Print out the data exactly, keeping every image out of it.

***

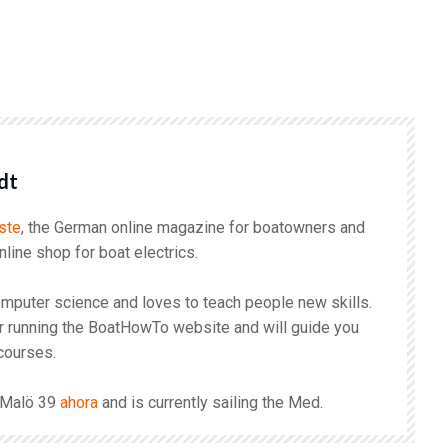
r
dt
ste
, the German online magazine for boatowners and
online shop for boat electrics.
mputer science and loves to teach people new skills.
r running the BoatHowTo website and will guide you
courses.
s Malö 39
ahora
and is currently sailing the Med.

***

Problem solution.
r
dt
ste
, the German online magazine for boatowners and
online shop for boat electrics.
mputer science and loves to teach people new skills.
r running the BoatHowTo website and will guide you
courses.
s Malö 39
ahora
and is currently sailing the Med.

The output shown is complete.